═══ EXERCISE INPUTS ═══

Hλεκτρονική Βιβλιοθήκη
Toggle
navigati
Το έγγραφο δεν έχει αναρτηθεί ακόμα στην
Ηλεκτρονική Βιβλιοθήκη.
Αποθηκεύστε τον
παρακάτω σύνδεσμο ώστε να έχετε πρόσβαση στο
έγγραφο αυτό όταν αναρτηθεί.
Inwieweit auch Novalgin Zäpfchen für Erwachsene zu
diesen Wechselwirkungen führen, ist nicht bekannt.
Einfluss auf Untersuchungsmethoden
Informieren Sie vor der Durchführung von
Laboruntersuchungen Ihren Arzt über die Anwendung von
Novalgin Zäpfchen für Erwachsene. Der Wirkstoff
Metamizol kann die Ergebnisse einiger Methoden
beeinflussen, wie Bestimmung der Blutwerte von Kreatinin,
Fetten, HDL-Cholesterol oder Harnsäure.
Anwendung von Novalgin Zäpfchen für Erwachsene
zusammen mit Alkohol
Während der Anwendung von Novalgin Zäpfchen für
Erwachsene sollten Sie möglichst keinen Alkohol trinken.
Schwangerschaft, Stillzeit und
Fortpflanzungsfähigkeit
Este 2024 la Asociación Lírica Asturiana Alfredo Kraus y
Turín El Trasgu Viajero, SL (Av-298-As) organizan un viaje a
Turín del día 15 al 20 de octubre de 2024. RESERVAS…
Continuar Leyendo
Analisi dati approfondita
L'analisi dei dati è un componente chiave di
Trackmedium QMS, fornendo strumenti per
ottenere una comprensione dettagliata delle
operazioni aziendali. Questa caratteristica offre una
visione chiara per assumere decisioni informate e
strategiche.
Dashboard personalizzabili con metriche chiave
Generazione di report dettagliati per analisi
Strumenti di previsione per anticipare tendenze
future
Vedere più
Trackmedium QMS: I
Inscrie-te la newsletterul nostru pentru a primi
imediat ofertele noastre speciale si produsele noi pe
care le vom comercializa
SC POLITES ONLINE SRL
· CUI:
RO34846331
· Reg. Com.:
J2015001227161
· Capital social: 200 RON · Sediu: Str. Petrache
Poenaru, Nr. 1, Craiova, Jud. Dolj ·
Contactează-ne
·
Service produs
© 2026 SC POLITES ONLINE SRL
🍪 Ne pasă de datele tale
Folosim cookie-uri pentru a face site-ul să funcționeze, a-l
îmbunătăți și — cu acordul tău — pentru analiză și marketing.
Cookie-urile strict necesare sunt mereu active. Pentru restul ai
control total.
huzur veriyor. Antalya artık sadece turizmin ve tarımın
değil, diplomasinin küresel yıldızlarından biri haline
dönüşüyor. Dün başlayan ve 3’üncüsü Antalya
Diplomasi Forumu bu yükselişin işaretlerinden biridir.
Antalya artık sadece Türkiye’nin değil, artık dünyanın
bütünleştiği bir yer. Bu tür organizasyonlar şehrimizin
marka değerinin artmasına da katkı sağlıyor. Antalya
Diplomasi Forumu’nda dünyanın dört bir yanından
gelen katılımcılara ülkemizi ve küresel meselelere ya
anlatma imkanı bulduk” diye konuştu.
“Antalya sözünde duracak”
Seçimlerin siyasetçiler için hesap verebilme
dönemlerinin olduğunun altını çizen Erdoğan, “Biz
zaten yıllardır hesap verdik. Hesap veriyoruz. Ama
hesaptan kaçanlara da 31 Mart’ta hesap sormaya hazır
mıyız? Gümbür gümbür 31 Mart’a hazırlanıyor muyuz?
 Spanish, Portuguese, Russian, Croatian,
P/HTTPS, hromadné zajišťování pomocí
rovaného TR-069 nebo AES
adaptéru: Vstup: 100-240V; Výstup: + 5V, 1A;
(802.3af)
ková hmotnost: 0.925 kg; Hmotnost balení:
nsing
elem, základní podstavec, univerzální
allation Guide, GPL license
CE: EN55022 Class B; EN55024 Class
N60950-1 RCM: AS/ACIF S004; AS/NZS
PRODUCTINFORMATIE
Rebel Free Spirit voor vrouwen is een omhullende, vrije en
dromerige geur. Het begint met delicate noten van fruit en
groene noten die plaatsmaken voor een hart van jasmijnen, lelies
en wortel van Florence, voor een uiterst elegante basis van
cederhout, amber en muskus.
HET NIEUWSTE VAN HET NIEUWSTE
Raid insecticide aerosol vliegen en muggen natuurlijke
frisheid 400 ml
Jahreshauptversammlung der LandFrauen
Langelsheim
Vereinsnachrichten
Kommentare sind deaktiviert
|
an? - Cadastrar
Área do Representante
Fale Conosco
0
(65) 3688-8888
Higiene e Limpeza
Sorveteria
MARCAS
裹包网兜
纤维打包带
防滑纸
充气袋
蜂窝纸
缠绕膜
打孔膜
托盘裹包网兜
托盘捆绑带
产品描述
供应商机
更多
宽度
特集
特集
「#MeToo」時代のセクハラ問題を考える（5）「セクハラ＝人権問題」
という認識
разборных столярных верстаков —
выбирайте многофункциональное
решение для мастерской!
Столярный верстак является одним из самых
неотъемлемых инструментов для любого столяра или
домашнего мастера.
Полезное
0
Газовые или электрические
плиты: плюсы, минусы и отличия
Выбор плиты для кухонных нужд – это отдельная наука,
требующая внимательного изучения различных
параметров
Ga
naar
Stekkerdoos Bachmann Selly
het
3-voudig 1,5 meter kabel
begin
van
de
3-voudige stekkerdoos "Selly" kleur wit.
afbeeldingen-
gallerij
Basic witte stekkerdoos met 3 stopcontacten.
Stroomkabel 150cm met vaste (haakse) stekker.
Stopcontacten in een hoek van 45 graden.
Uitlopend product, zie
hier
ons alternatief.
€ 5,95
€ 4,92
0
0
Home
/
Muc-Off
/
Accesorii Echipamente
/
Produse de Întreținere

═══

TASK DIRECTIONS |
Nothing in the data should be altered; please repeat it exactly.

EXERCISE RESPONSE |
Hλεκτρονική Βιβλιοθήκη
Toggle
navigati
Το έγγραφο δεν έχει αναρτηθεί ακόμα στην
Ηλεκτρονική Βιβλιοθήκη.
Αποθηκεύστε τον
παρακάτω σύνδεσμο ώστε να έχετε πρόσβαση στο
έγγραφο αυτό όταν αναρτηθεί.
Inwieweit auch Novalgin Zäpfchen für Erwachsene zu
diesen Wechselwirkungen führen, ist nicht bekannt.
Einfluss auf Untersuchungsmethoden
Informieren Sie vor der Durchführung von
Laboruntersuchungen Ihren Arzt über die Anwendung von
Novalgin Zäpfchen für Erwachsene. Der Wirkstoff
Metamizol kann die Ergebnisse einiger Methoden
beeinflussen, wie Bestimmung der Blutwerte von Kreatinin,
Fetten, HDL-Cholesterol oder Harnsäure.
Anwendung von Novalgin Zäpfchen für Erwachsene
zusammen mit Alkohol
Während der Anwendung von Novalgin Zäpfchen für
Erwachsene sollten Sie möglichst keinen Alkohol trinken.
Schwangerschaft, Stillzeit und
Fortpflanzungsfähigkeit
Este 2024 la Asociación Lírica Asturiana Alfredo Kraus y
Turín El Trasgu Viajero, SL (Av-298-As) organizan un viaje a
Turín del día 15 al 20 de octubre de 2024. RESERVAS…
Continuar Leyendo
Analisi dati approfondita
L'analisi dei dati è un componente chiave di
Trackmedium QMS, fornendo strumenti per
ottenere una comprensione dettagliata delle
operazioni aziendali. Questa caratteristica offre una
visione chiara per assumere decisioni informate e
strategiche.
Dashboard personalizzabili con metriche chiave
Generazione di report dettagliati per analisi
Strumenti di previsione per anticipare tendenze
future
Vedere più
Trackmedium QMS: I
Inscrie-te la newsletterul nostru pentru a primi
imediat ofertele noastre speciale si produsele noi pe
care le vom comercializa
SC POLITES ONLINE SRL
· CUI:
RO34846331
· Reg. Com.:
J2015001227161
· Capital social: 200 RON · Sediu: Str. Petrache
Poenaru, Nr. 1, Craiova, Jud. Dolj ·
Contactează-ne
·
Service produs
© 2026 SC POLITES ONLINE SRL
🍪 Ne pasă de datele tale
Folosim cookie-uri pentru a face site-ul să funcționeze, a-l
îmbunătăți și — cu acordul tău — pentru analiză și marketing.
Cookie-urile strict necesare sunt mereu active. Pentru restul ai
control total.
huzur veriyor. Antalya artık sadece turizmin ve tarımın
değil, diplomasinin küresel yıldızlarından biri haline
dönüşüyor. Dün başlayan ve 3’üncüsü Antalya
Diplomasi Forumu bu yükselişin işaretlerinden biridir.
Antalya artık sadece Türkiye’nin değil, artık dünyanın
bütünleştiği bir yer. Bu tür organizasyonlar şehrimizin
marka değerinin artmasına da katkı sağlıyor. Antalya
Diplomasi Forumu’nda dünyanın dört bir yanından
gelen katılımcılara ülkemizi ve küresel meselelere ya
anlatma imkanı bulduk” diye konuştu.
“Antalya sözünde duracak”
Seçimlerin siyasetçiler için hesap verebilme
dönemlerinin olduğunun altını çizen Erdoğan, “Biz
zaten yıllardır hesap verdik. Hesap veriyoruz. Ama
hesaptan kaçanlara da 31 Mart’ta hesap sormaya hazır
mıyız? Gümbür gümbür 31 Mart’a hazırlanıyor muyuz?
 Spanish, Portuguese, Russian, Croatian,
P/HTTPS, hromadné zajišťování pomocí
rovaného TR-069 nebo AES
adaptéru: Vstup: 100-240V; Výstup: + 5V, 1A;
(802.3af)
ková hmotnost: 0.925 kg; Hmotnost balení:
nsing
elem, základní podstavec, univerzální
allation Guide, GPL license
CE: EN55022 Class B; EN55024 Class
N60950-1 RCM: AS/ACIF S004; AS/NZS
PRODUCTINFORMATIE
Rebel Free Spirit voor vrouwen is een omhullende, vrije en
dromerige geur. Het begint met delicate noten van fruit en
groene noten die plaatsmaken voor een hart van jasmijnen, lelies
en wortel van Florence, voor een uiterst elegante basis van
cederhout, amber en muskus.
HET NIEUWSTE VAN HET NIEUWSTE
Raid insecticide aerosol vliegen en muggen natuurlijke
frisheid 400 ml
Jahreshauptversammlung der LandFrauen
Langelsheim
Vereinsnachrichten
Kommentare sind deaktiviert
|
an? - Cadastrar
Área do Representante
Fale Conosco
0
(65) 3688-8888
Higiene e Limpeza
Sorveteria
MARCAS
裹包网兜
纤维打包带
防滑纸
充气袋
蜂窝纸
缠绕膜
打孔膜
托盘裹包网兜
托盘捆绑带
产品描述
供应商机
更多
宽度
特集
特集
「#MeToo」時代のセクハラ問題を考える（5）「セクハラ＝人権問題」
という認識
разборных столярных верстаков —
выбирайте многофункциональное
решение для мастерской!
Столярный верстак является одним из самых
неотъемлемых инструментов для любого столяра или
домашнего мастера.
Полезное
0
Газовые или электрические
плиты: плюсы, минусы и отличия
Выбор плиты для кухонных нужд – это отдельная наука,
требующая внимательного изучения различных
параметров
Ga
naar
Stekkerdoos Bachmann Selly
het
3-voudig 1,5 meter kabel
begin
van
de
3-voudige stekkerdoos "Selly" kleur wit.
afbeeldingen-
gallerij
Basic witte stekkerdoos met 3 stopcontacten.
Stroomkabel 150cm met vaste (haakse) stekker.
Stopcontacten in een hoek van 45 graden.
Uitlopend product, zie
hier
ons alternatief.
€ 5,95
€ 4,92
0
0
Home
/
Muc-Off
/
Accesorii Echipamente
/
Produse de Întreținere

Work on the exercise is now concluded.